What a gym CRM must do in 2026

Three capabilities separate a gym CRM from a generic one. First, recurring billing — memberships are subscriptions, and a CRM that can't store a card on file and auto-charge monthly will leak revenue through manual collection. Thryv, vCita, and Keap handle this natively. Second, scheduling tied to the member record, so a booked class, a missed session, and a billing event all live on one timeline the front desk can see. Third, trigger-based automation for the moments that drive churn: the no-show, the expired card, the member who hasn't checked in for three weeks.
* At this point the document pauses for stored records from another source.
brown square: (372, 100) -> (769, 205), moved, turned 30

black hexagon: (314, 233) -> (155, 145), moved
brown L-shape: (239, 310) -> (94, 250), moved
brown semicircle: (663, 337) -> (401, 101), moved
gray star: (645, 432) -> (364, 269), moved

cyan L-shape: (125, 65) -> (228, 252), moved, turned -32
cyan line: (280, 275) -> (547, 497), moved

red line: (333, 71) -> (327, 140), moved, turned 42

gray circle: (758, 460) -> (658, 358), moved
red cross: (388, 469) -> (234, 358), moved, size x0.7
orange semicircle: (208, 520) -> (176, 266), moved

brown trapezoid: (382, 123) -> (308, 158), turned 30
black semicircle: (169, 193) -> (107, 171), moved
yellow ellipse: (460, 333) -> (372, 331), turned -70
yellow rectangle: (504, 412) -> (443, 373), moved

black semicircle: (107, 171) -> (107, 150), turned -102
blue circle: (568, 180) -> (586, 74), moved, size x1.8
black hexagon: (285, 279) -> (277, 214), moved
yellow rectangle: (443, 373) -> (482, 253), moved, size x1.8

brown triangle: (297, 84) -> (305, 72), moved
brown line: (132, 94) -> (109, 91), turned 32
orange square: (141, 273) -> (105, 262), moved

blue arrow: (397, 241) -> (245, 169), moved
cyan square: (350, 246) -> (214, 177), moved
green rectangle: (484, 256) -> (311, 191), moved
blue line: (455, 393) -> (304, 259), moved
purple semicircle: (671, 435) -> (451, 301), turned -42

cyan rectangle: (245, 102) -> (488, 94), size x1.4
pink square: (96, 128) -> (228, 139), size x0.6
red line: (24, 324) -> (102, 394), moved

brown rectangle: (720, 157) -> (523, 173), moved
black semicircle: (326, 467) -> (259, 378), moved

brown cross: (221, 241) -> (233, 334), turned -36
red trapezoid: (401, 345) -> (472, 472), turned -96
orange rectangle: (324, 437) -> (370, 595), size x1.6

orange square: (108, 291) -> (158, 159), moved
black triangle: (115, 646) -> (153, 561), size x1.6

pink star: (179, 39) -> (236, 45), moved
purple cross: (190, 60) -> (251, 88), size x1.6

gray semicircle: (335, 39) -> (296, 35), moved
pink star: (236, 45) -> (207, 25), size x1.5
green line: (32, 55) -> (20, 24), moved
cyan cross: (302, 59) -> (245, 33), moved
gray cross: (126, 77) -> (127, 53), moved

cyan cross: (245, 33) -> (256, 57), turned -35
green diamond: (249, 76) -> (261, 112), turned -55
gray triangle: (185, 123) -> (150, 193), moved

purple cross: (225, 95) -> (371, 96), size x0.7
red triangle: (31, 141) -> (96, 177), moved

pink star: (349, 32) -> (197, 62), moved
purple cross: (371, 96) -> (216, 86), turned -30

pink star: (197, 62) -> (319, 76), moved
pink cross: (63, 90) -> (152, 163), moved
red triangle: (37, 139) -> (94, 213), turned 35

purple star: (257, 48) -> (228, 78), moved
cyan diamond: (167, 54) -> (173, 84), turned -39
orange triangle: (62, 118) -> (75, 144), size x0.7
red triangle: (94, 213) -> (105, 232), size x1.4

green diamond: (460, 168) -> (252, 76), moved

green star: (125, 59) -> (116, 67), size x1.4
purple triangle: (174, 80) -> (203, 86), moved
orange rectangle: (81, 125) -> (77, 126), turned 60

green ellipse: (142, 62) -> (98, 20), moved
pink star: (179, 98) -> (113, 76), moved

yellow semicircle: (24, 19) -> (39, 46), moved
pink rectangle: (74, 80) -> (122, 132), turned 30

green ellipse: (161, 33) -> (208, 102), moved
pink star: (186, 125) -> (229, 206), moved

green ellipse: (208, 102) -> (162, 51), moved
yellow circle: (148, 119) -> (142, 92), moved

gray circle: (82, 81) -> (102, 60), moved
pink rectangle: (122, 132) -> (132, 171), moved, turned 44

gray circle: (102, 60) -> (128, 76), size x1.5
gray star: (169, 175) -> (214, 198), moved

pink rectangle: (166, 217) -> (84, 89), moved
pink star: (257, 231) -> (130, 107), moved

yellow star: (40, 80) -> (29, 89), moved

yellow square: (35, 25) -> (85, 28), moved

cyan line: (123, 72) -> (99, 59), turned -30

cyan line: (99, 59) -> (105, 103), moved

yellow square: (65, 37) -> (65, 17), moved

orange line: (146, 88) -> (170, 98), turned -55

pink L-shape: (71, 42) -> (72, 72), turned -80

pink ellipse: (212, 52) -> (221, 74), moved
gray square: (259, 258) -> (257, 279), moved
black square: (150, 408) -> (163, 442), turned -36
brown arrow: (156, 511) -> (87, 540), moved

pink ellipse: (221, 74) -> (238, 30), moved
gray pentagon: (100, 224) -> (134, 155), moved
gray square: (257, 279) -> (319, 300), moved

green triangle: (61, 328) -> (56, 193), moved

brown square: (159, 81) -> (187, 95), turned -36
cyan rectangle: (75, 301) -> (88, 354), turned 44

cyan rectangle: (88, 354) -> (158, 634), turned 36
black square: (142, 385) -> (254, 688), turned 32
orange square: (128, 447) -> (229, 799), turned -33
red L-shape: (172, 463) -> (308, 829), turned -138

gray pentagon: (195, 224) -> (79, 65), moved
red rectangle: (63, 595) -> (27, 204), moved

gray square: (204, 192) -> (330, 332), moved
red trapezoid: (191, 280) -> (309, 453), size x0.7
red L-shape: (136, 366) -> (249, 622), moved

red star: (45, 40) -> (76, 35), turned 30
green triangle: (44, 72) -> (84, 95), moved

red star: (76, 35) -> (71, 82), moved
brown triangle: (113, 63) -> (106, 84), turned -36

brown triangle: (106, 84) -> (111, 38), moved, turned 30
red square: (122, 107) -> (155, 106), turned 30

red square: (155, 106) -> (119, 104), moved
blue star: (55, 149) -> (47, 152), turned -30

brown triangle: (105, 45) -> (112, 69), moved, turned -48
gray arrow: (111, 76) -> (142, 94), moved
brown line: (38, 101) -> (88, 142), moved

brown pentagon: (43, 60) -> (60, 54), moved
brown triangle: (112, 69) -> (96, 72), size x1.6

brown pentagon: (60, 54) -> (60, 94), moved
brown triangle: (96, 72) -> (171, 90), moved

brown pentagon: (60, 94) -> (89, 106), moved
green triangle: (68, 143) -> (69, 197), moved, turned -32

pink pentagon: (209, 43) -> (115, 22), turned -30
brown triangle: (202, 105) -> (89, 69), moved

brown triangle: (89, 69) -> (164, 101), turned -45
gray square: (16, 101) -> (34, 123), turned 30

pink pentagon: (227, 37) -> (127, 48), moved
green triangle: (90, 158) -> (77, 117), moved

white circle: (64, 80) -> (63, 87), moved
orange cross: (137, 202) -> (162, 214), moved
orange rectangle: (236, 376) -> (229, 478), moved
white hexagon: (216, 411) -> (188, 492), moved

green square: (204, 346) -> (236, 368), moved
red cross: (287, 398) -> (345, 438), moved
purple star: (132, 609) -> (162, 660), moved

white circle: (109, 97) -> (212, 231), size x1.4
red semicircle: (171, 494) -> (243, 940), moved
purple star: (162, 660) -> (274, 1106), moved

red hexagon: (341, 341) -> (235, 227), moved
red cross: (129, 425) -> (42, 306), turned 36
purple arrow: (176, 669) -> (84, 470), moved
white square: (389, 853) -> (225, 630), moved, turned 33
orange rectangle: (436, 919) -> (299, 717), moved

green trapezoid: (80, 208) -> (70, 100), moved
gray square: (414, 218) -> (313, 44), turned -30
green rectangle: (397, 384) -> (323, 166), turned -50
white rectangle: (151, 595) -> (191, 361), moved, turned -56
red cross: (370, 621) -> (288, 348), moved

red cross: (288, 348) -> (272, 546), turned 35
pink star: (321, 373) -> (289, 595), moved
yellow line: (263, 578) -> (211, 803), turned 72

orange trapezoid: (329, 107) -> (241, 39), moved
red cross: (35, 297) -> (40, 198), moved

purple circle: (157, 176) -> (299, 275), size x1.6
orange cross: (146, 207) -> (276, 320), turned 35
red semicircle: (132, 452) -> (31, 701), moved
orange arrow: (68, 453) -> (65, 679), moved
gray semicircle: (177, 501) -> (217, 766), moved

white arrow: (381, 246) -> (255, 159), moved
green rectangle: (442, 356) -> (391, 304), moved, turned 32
Fighting no-shows and churn

No-show recovery is the highest-ROI automation a gym can run. The pattern: a member misses a booked session, the CRM detects it, and an SMS goes out within the hour offering to rebook — no staff involvement. Keap and EngageBay build these sequences from behavioral triggers; vCita and Thryv lean on reminder-and-rebook flows around the calendar. Win-back is the same logic stretched longer: when visit frequency drops or a card fails, fire a re-engagement sequence before the cancellation lands. Every saved membership is recurring MRR preserved, which is why automation depth, not contact-list size, should anchor your decision.

Trial advice

Test the billing and booking flow end to end before anything else. Create a fake member, book a class, charge a recurring payment, then deliberately trigger a no-show and confirm the recovery sequence actually fires. If a tool can't run that full loop in a trial, it won't run your gym. For solo trainers, start with vCita; for studios consolidating tools, trial Thryv; for nurture-heavy operations with volume, pilot Keap against EngageBay on price.